With the Boom X Tender and Boom Buster nozzles, they would only require a tee. The Boominator brand and the XP BoomJet will need a 90-degree elbow in addition to the “tee”, to mount them in the correct orientation.
Boomless Nozzle Price Comparison
Boomless nozzles are not inexpensive, but when you consider what they can replace in terms of a traditional spray boom, you can save a lot of money. They won’t work for all applications but they are becoming more popular for good reason.
Each brand has multiple flow rates and swath widths available. Here is the approximate cost range for a single nozzle:
|Brand||Min Cost||Max Cost|
|Boom X Tender||$70||$105|
Boomless Nozzle Recommendations
For heavy-use commercial and ag applications, you will want to use either the Boom Buster or Boominator nozzles. If you are looking for an inexpensive fence row nozzle that will work with the quarter-turn style nozzle bodies on your sprayer then the Hypro Fast Cap Boom X Tender is a great option. Lighter-use lawn sprayers can get by with the Teejet XP Boomjet. It has an even pattern and you don’t have to spend as much as you would for its stainless counterparts.
Whatever type of boomless nozzle you choose, remember there are different nozzle sizes and spray distances. Also, be sure to order both a “left” and a “right” nozzle for the brands that require it like the Boominator and Teejet nozzles.

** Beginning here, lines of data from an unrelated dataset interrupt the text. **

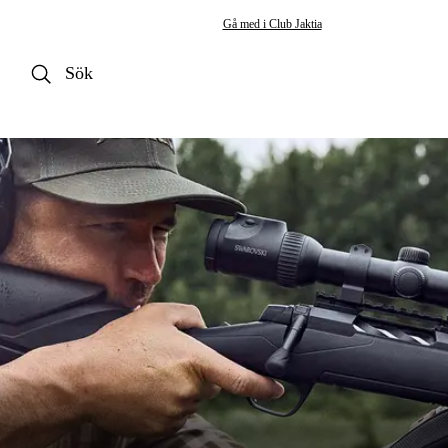
Gå med i Club Jaktia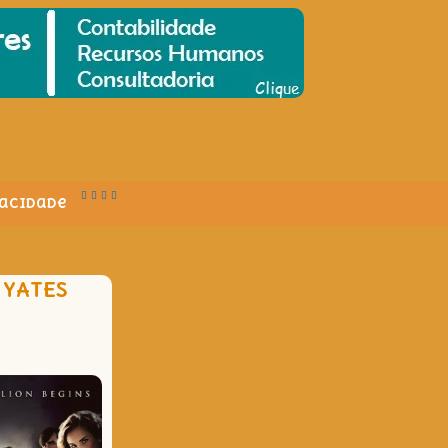
vacidade
 YATES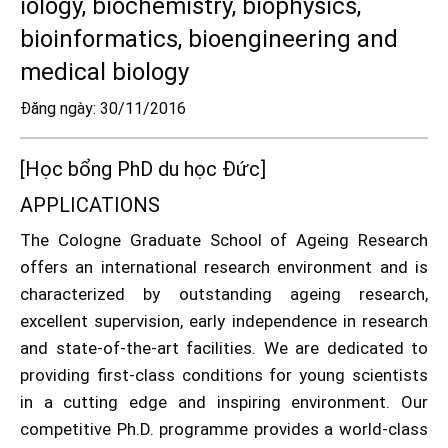
iology, biochemistry, biophysics,
bioinformatics, bioengineering and
medical biology
Đăng ngày: 30/11/2016
[Học bổng PhD du học Đức]
APPLICATIONS
The Cologne Graduate School of Ageing Research
offers an international research environment and is
characterized by outstanding ageing research,
excellent supervision, early independence in research
and state-of-the-art facilities. We are dedicated to
providing first-class conditions for young scientists
in a cutting edge and inspiring environment. Our
competitive Ph.D. programme provides a world-class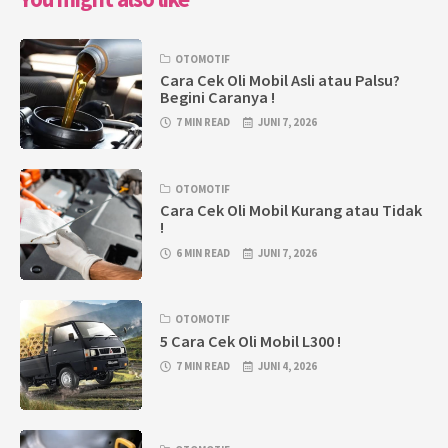
OTOMOTIF
Cara Cek Oli Mobil Asli atau Palsu?
Begini Caranya !
7 MIN READ
JUNI 7, 2026
OTOMOTIF
Cara Cek Oli Mobil Kurang atau Tidak
!
6 MIN READ
JUNI 7, 2026
OTOMOTIF
5 Cara Cek Oli Mobil L300 !
7 MIN READ
JUNI 4, 2026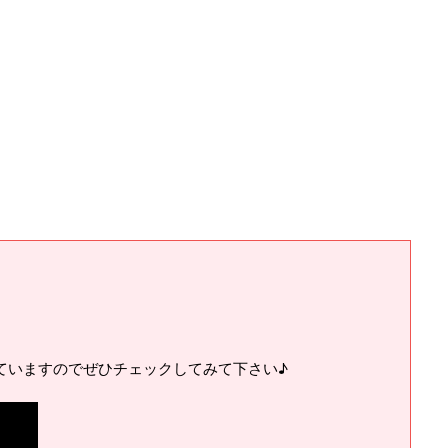
ていますのでぜひチェックしてみて下さい♪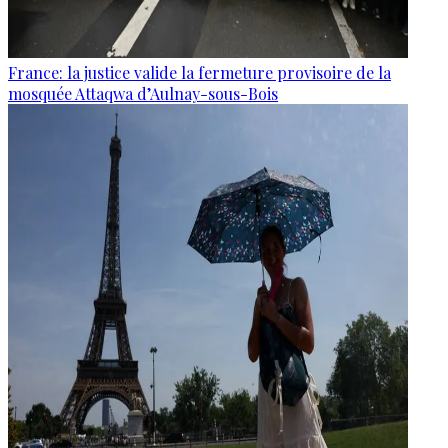
France: la justice valide la fermeture provisoire de la
mosquée Attaqwa d’Aulnay-sous-Bois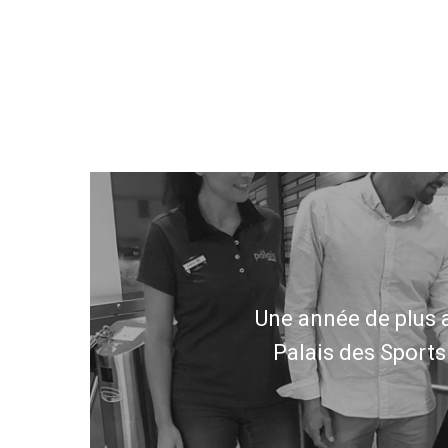
Une année de plus 
Palais des Sport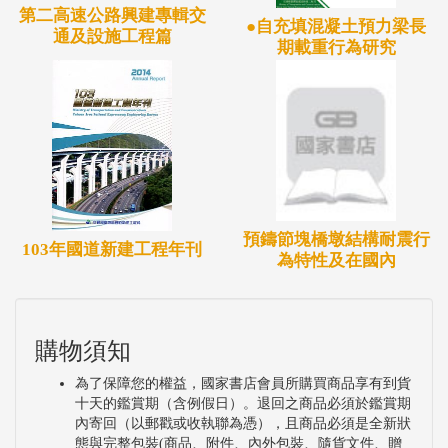
第二高速公路興建專輯交
●自充填混凝土預力梁長
通及設施工程篇
期載重行為研究
預鑄節塊橋墩結構耐震行
103年國道新建工程年刊
為特性及在國內
購物須知
為了保障您的權益，國家書店會員所購買商品享有到貨
十天的鑑賞期（含例假日）。退回之商品必須於鑑賞期
內寄回（以郵戳或收執聯為憑），且商品必須是全新狀
態與完整包裝(商品、附件、內外包裝、隨貨文件、贈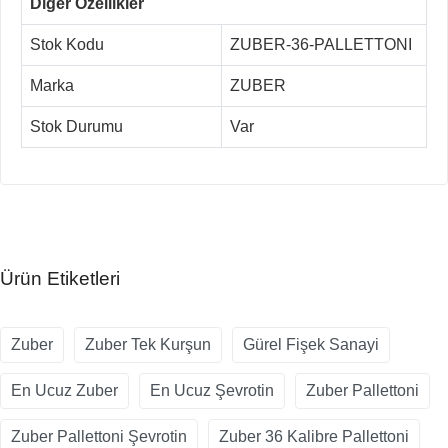
Diğer Özellikler
Stok Kodu
ZUBER-36-PALLETTONI
Marka
ZUBER
Stok Durumu
Var
Ürün Etiketleri
Zuber
Zuber Tek Kurşun
Gürel Fişek Sanayi
En Ucuz Zuber
En Ucuz Şevrotin
Zuber Pallettoni
Zuber Pallettoni Şevrotin
Zuber 36 Kalibre Pallettoni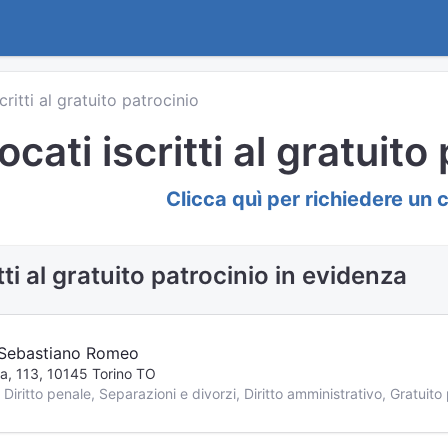
scritti al gratuito patrocinio
cati iscritti al gratuito
Clicca quì per richiedere un 
tti al gratuito patrocinio in evidenza
Sebastiano Romeo
a, 113, 10145 Torino TO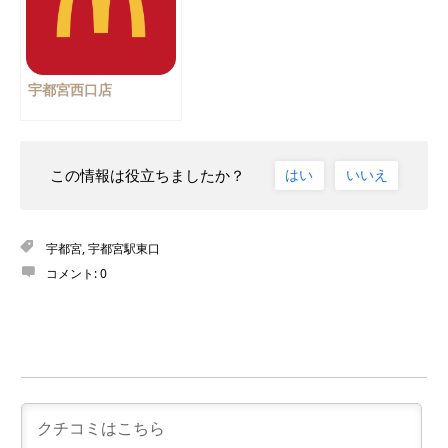
宇都宮西口店
この情報は役立ちましたか？
はい
いいえ
宇都宮
,
宇都宮駅東口
コメント:
0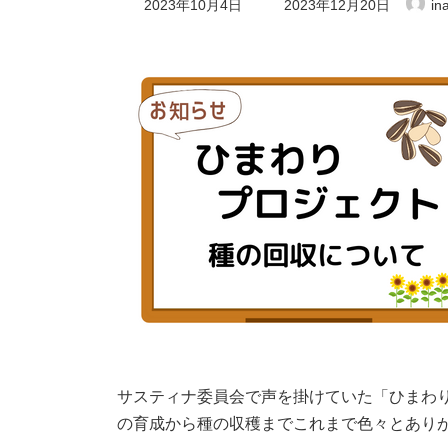
2023年10月4日
2023年12月20日
in
終
更
新
日
時
:
サスティナ委員会で声を掛けていた「ひまわ
の育成から種の収穫までこれまで色々とあり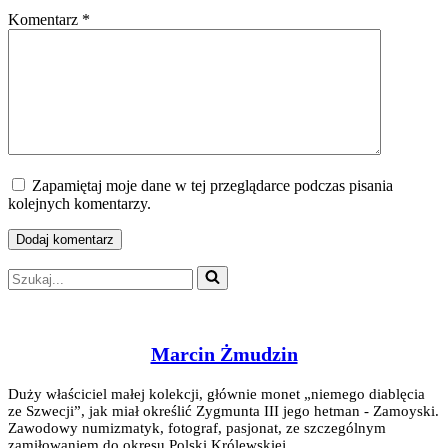
Komentarz
*
Zapamiętaj moje dane w tej przeglądarce podczas pisania
kolejnych komentarzy.
Szukaj...
Marcin Żmudzin
Duży właściciel małej kolekcji, głównie monet „niemego diablęcia
ze Szwecji”, jak miał określić Zygmunta III jego hetman - Zamoyski.
Zawodowy numizmatyk, fotograf, pasjonat, ze szczególnym
zamiłowaniem do okresu Polski Królewskiej.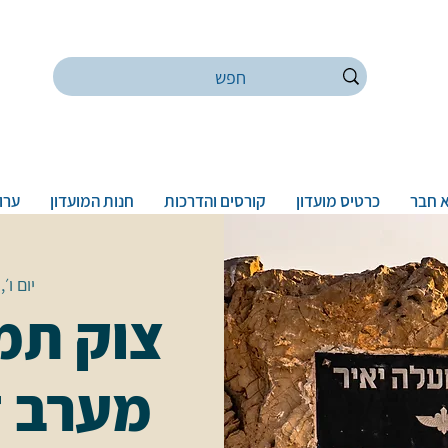
 חבר
כרטיס מועדון
קורסים והדרכות
חנות המועדון
ערוץ
יום ו׳, 24 בדצמ
צוק תמ
מערב ד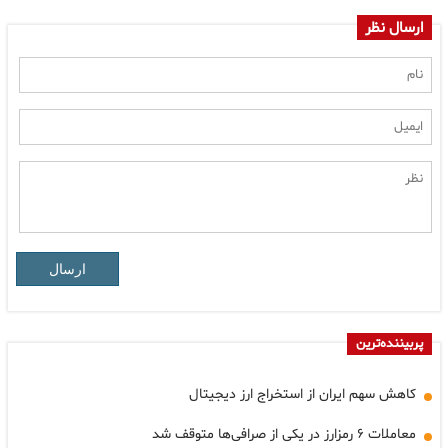
ارسال نظر
ارسال
پربیننده‌ترین
کاهش سهم ایران از استخراج ارز دیجیتال
معاملات ۶ رمزارز در یکی از صرافی‌ها متوقف شد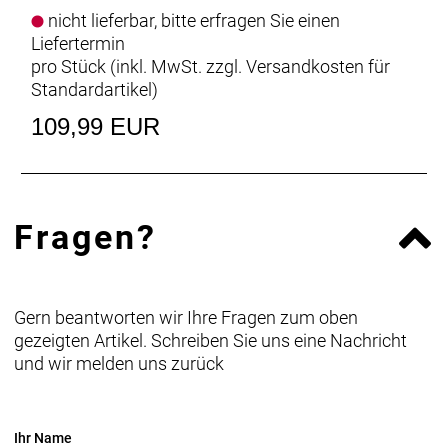
nicht lieferbar, bitte erfragen Sie einen
Liefertermin
pro Stück (inkl. MwSt. zzgl.
Versandkosten für
Standardartikel
)
109,99 EUR
Fragen?
Gern beantworten wir Ihre Fragen zum oben
gezeigten Artikel. Schreiben Sie uns eine Nachricht
und wir melden uns zurück
Ihr Name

Boomless sprayers do work well in many applications. However, it is important to note they do not provide coverage as uniform as a boom sprayer. If your application requires the most precise and uniform coverage available, you will likely still need a boom with multiple nozzles.
They also work best when you stay within their intended operating pressure. Each nozzle will have its own application chart that shows the flow rates that can be achieved at certain pressures. Going outside of these pressure ranges will give you either an uneven pattern or less coverage.
The bottom line is that boomless sprayers do work in many applications, just make sure you size the correct nozzles for the job.